She smiles for a few minutes, then drifts out to the parking lot for a smoke, and slides unobtrusively into her car. Pausing only to pick up her Goya, she heads up the highway at legal speeds toward Vancouver. Where, we need not doubt, she has a prepared alternate identity waiting for her.Explanation
Nothing we know about Janice suggests that she panics easily. On the contrary, we get the impression of a cool customer. She will therefore probably weigh the odds of discovery, and if they are on her side, she will tough it out. If not, she will move on to the next thing. We are thus asking, given some risk of discovery, is that risk less than 50%? This is the kind of question we can answer.

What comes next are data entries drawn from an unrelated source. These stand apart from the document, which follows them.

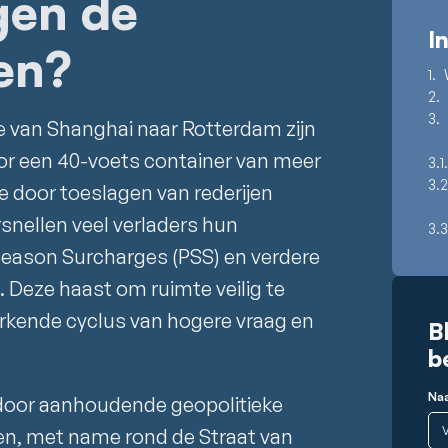
gen de
I
en?
e van Shanghai naar Rotterdam zijn
or een 40-voets container van meer
e door toeslagen van rederijen
ersnellen veel verladers hun
eason Surcharges (PSS) en verdere
. Deze haast om ruimte veilig te
terkende cyclus van hogere vraag en
B
b
Na
door aanhoudende geopolitieke
n, met name rond de Straat van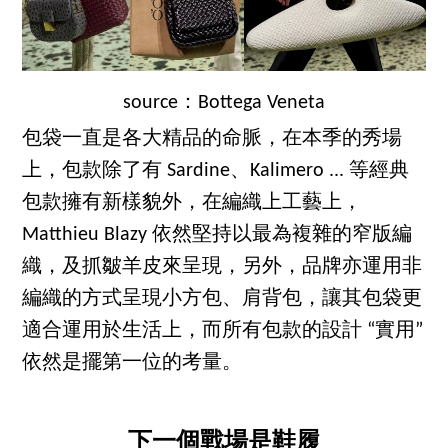
source：Bottega Veneta
包袋一直是各大精品的命脈，在本季的秀場
上，包款除了有 Sardine、Kalimero ... 等經典
包款擁有新樣貌外，在編織上工藝上，
Matthieu Blazy 依然堅持以最為複雜的窄版編
織，及抓皺羊皮來呈現，另外，品牌亦運用非
編織的方式呈現小方包、肩背包，讓其包袋更
適合運用於生活上，而所有包款的設計 “實用”
依然是擺第一位的考量。
下一個戰場是鞋履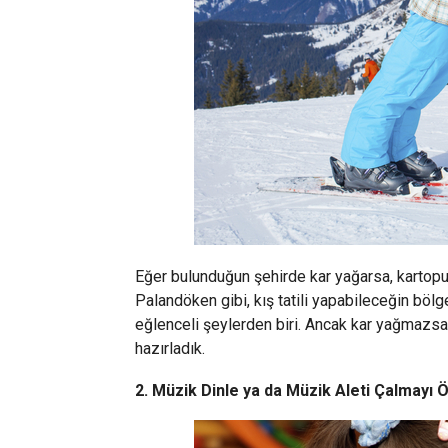
Eğer bulunduğun şehirde kar yağarsa, kartopu 
Palandöken gibi, kış tatili yapabileceğin böl
eğlenceli şeylerden biri. Ancak kar yağmazsa da
hazırladık.
2. Müzik Dinle ya da Müzik Aleti Çalmayı 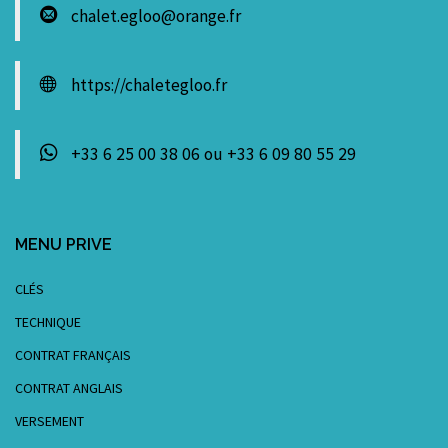
chalet.egloo@orange.fr
https://chaletegloo.fr
+33 6 25 00 38 06 ou +33 6 09 80 55 29
MENU PRIVE
CLÉS
TECHNIQUE
CONTRAT FRANÇAIS
CONTRAT ANGLAIS
VERSEMENT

Ignoring some fine points, to which we will return in a moment, the problem looks like this. The proportion of kited invoices in the whole file of invoices is 28/4000 = 0.0070. Janice has taken care to be inconspicuous. The auditor's unit of observation is a sample of 150 invoices; not many. Every random sample of that size might be expected to turn up a different mix of things, including different amounts of kited invoices. But the average of such samples ought to be the sample size times the rate of occurrence, or (150)(0.007). This gives us r = 1.05. All Janice needs to do is to look up the Poisson table for r = 1.05, and ask: what is the chance that one such sample will contain zero kited invoices? In fact, she does not even need to do that, since the fact that the rate is a little over 1 tells her than 1 is the likeliest outcome. 1 means that discovery is her likeliest outcome. Janice's decision is accordingly made for her. Done.
All this took only about two seconds, and Janice did it in her head. But those who are less practiced at this stuff may like to see the first few rows of the table for r = 1.05. They look like this:
r = 1.05 p(0) 0.3499 p(1) 0.3674 p(2) 0.1929 p(3) 0.0675
The main point is that the chance of zero kited invoices (which is Janice's chance of getting through the audit undiscovered) is a paltry 0.3499, or 35%. Another way to read the strategy off the table is to note that the likeliest number of kited invoices that will be discovered is 1. It is of no consequence to Janice that the chance of more invoices being discovered dwindles very rapidly. One is enough to do her in. What is make or break for her is the probability of zero invoices: p(0).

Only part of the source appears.